Highlights & Insights

  • Conceptual innovation of "state" as a visual grounding layer: Abstract procedural knowledge is grounded in visual data through observable object configurations.
  • Systematic exploration of progressive pretraining paths: Rather than arbitrarily choosing a training order, the paper systematically validates six distinct paths through ablation experiments.
  • Efficient low-cost design: The visual encoder is frozen, and only a bottleneck adapter (512→128→512) is trained, achieving high parameter efficiency.
  • The LLM-based state description generation approach is practical and scalable.
  • The Path-4 vs.
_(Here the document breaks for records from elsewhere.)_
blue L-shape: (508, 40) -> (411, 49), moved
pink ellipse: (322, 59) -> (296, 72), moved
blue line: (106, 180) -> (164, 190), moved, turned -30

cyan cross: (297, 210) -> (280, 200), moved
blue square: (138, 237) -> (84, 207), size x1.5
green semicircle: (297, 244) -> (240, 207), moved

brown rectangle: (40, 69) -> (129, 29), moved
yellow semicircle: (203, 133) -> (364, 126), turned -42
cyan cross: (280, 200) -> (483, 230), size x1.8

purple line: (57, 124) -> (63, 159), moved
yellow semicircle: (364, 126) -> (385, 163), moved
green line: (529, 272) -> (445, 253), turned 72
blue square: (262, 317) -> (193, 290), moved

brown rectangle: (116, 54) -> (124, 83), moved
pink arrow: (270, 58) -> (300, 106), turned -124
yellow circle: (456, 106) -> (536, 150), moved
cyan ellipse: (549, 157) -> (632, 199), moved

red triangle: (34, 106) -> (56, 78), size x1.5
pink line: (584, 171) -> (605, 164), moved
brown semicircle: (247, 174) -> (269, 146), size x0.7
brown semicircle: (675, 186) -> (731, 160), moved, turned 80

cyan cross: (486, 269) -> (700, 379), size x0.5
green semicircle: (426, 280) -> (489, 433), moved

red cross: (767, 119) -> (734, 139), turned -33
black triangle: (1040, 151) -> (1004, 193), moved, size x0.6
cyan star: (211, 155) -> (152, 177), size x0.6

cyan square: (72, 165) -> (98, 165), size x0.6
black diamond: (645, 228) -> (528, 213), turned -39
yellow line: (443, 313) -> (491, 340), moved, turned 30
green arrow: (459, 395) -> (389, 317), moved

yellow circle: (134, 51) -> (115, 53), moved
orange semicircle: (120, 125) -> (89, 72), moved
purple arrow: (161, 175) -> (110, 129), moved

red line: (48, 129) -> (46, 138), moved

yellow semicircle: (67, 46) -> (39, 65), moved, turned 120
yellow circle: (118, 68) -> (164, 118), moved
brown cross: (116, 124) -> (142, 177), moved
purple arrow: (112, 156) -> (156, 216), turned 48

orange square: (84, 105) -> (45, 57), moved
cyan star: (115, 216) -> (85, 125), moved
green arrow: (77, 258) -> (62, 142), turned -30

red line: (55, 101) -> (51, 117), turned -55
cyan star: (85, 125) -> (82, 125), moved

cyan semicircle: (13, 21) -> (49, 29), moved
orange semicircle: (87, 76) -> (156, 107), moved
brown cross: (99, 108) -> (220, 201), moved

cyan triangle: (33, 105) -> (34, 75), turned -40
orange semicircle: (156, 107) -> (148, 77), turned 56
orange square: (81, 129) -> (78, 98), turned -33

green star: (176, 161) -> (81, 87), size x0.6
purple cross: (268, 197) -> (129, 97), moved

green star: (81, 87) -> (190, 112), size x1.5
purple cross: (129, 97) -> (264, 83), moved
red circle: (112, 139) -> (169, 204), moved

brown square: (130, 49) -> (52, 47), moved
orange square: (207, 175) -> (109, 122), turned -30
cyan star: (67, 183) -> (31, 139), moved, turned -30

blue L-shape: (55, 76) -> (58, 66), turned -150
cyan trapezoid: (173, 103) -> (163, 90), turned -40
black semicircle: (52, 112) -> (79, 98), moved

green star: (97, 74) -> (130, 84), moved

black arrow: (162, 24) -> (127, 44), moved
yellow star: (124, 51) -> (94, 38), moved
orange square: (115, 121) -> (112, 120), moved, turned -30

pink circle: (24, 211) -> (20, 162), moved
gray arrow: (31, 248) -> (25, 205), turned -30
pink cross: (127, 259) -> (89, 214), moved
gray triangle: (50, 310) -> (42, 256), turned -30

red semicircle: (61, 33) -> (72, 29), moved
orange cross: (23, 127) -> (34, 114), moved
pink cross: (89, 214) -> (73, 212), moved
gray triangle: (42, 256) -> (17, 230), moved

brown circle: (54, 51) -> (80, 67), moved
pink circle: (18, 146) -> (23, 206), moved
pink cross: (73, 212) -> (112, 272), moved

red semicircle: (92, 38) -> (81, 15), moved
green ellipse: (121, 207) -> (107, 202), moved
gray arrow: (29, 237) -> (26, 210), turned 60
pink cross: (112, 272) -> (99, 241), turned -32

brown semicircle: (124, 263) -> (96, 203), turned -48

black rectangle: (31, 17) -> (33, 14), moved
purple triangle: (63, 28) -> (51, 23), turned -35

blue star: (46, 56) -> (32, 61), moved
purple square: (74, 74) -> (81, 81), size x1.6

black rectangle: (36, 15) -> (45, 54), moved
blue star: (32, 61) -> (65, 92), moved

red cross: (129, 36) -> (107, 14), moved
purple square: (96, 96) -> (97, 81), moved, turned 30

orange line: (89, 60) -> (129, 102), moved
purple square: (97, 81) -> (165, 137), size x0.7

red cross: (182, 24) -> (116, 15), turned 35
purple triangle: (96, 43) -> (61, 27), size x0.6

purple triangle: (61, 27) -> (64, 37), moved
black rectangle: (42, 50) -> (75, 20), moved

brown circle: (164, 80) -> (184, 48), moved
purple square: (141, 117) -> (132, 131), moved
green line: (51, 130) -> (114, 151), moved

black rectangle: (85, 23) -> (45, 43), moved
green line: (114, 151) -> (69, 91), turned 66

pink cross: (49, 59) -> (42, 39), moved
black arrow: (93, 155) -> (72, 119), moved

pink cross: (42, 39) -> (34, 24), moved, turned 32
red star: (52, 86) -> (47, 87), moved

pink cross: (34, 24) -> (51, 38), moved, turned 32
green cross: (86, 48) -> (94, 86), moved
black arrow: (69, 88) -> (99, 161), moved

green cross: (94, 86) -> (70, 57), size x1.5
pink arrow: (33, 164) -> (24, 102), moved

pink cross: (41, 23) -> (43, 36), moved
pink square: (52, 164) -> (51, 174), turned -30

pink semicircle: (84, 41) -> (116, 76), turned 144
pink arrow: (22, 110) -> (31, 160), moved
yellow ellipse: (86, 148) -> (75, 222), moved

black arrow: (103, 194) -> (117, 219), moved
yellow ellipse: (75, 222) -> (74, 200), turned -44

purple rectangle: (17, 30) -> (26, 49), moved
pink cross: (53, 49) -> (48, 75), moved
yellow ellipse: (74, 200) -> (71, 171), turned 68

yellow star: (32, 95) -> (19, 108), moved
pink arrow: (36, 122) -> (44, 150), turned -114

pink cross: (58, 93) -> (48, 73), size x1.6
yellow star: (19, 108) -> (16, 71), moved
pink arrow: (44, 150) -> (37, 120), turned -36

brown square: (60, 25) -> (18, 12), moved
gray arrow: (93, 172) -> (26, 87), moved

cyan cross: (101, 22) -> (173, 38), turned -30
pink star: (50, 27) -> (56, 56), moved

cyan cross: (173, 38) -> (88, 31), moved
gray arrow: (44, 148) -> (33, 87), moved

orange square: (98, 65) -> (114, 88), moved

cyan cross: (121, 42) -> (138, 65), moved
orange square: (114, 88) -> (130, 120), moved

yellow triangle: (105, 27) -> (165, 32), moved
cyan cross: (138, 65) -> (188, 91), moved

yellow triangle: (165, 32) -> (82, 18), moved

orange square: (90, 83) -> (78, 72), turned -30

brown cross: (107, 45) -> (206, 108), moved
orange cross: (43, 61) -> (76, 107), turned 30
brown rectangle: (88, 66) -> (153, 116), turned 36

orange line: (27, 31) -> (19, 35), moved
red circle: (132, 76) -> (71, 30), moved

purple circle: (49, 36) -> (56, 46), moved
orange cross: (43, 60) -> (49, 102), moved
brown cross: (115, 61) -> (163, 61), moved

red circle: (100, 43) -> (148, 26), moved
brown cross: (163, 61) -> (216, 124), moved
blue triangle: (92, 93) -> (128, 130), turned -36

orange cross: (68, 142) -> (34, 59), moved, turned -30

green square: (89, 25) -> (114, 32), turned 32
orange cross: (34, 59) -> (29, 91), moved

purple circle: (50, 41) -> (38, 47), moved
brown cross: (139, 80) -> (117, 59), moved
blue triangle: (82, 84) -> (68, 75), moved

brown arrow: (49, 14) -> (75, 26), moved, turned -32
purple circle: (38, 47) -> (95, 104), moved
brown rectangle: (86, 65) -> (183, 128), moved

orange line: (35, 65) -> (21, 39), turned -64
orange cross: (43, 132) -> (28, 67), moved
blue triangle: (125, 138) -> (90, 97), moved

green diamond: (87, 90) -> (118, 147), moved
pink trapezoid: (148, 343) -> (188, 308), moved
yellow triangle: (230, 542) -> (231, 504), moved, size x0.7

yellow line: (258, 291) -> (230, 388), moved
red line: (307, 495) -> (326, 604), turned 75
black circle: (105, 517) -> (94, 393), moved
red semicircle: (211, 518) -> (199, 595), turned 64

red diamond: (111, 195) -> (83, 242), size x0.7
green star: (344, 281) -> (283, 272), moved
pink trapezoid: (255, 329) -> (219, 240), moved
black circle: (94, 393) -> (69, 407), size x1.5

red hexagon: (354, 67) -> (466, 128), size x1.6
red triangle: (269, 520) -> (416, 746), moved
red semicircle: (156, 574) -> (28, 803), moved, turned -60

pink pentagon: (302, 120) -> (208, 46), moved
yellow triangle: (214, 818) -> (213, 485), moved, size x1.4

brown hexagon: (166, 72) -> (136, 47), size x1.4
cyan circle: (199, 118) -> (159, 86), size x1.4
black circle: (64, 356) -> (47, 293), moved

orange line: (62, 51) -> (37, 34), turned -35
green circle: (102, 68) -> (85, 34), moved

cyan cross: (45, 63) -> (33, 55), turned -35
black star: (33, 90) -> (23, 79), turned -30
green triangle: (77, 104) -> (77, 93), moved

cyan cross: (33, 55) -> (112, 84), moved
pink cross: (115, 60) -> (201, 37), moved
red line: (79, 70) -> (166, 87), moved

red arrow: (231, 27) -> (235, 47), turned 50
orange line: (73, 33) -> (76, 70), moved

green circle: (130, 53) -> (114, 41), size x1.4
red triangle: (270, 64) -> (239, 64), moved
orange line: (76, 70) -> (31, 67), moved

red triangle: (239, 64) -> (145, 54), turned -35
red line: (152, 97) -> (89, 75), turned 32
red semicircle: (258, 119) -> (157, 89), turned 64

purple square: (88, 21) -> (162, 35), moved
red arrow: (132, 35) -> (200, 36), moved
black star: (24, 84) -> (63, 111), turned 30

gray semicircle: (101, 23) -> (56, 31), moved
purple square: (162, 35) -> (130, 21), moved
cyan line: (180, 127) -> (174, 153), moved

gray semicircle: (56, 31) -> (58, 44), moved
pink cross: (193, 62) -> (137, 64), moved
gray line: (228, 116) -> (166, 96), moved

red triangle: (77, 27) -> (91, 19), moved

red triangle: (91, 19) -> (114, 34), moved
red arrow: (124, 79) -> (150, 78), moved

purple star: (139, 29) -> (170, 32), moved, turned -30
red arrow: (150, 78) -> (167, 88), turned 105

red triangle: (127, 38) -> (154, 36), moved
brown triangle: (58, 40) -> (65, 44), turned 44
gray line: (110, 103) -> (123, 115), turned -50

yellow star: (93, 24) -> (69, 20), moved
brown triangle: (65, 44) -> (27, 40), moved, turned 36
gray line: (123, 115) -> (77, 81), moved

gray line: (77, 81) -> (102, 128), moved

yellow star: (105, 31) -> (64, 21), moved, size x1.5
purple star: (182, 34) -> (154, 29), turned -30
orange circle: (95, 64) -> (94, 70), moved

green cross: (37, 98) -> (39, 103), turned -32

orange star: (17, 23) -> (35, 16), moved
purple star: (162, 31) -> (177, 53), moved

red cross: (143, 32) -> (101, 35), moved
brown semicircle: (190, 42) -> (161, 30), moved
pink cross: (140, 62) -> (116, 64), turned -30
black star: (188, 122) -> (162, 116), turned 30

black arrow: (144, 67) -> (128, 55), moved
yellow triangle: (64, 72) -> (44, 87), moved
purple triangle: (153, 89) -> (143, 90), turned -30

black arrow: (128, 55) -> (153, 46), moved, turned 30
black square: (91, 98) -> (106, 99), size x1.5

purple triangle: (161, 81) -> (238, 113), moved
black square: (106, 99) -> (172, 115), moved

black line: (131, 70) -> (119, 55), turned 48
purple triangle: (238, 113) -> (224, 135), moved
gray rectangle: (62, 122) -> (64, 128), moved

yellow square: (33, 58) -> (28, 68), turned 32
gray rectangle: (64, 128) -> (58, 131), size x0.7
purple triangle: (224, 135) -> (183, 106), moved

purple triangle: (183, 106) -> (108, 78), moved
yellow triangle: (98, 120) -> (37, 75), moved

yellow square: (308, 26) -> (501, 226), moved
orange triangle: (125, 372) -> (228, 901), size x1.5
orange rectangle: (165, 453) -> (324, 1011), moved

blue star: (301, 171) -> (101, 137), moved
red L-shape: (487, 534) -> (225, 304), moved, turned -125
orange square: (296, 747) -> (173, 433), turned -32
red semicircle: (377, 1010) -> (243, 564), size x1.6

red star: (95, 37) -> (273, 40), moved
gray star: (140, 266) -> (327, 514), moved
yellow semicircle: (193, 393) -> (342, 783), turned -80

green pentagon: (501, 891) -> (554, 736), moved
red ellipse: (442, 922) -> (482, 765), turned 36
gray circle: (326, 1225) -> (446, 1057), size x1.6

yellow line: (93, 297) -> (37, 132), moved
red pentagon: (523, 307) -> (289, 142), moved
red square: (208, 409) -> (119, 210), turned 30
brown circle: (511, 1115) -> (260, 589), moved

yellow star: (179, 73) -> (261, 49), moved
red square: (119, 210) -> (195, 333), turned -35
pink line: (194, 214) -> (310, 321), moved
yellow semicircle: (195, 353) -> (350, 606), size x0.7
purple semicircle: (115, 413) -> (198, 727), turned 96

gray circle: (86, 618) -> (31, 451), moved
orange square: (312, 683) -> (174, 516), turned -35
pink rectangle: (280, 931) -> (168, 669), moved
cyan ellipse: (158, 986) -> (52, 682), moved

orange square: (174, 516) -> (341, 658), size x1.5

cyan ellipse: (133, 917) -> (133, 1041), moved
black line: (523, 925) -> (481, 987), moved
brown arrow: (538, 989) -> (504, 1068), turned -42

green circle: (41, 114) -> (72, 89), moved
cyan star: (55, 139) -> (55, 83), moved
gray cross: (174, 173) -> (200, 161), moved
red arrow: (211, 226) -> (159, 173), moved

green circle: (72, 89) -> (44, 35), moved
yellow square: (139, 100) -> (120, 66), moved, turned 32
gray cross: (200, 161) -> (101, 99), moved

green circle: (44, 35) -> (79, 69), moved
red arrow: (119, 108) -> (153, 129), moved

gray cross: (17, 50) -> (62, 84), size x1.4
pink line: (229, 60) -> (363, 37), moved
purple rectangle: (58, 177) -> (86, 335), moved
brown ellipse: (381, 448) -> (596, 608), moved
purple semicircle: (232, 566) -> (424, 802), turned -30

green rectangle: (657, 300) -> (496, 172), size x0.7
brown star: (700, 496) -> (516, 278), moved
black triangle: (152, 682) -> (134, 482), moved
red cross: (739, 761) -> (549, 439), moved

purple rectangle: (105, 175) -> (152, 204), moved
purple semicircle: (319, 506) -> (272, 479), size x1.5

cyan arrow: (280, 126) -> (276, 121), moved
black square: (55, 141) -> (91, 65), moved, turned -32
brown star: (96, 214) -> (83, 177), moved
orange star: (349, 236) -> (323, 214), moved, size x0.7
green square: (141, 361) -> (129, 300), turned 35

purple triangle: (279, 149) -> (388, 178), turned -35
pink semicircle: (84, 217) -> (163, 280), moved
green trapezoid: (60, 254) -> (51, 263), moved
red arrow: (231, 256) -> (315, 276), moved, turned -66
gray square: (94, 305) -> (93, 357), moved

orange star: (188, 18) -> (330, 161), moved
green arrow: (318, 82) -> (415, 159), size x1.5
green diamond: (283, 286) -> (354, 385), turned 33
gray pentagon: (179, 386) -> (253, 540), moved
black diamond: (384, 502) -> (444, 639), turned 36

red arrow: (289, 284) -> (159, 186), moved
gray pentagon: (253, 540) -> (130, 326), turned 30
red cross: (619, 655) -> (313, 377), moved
Path-5 comparison precisely reveals the existence of the semantic gap and the bridging role of the step level.

Limitations & Future Work

  • Reliance on the S3D encoder and wikiHow corpus may limit applicability to broader video types.
  • LLM-generated state descriptions may lack accuracy, particularly for abstract or complex operations.
  • Evaluation is conducted only on COIN and CrossTask, both of which are relatively limited in scale.
  • The fixed 9.6-second video segmentation may be inappropriate for all steps, as some steps are much shorter or longer.
  • Direct visual prediction from video to state is not explored; state information is utilized only indirectly through text-visual alignment.
  • The concept of "state" bridges procedural learning and object-centric video understanding.
  • Progressive/curriculum learning ideas are particularly effective for hierarchically structured knowledge.
  • The paradigm of using LLMs as knowledge augmentation tools (generating state descriptions) is generalizable to other tasks requiring intermediate semantic layers.
  • The analysis-synthesis (U-shaped) learning path offers new insights for designing pretraining strategies over multi-level knowledge structures.
  • The adapter fine-tuning strategy keeps the computational cost of large-scale pretraining manageable.

Rating

  • Novelty: ⭐⭐⭐⭐⭐ — Both the TSS three-level framework and the U-shaped progressive training path are original contributions.
  • Experimental Thoroughness: ⭐⭐⭐⭐⭐ — Systematic ablation over 6 paths + fusion strategy comparisons + SOTA benchmarking.
  • Writing Quality: ⭐⭐⭐⭐⭐ — Tight logical chain; the ablation analysis is highly instructive.
  • Value: ⭐⭐⭐⭐ — The state-grounding idea has broad applicability, though dataset scale limits overall impact.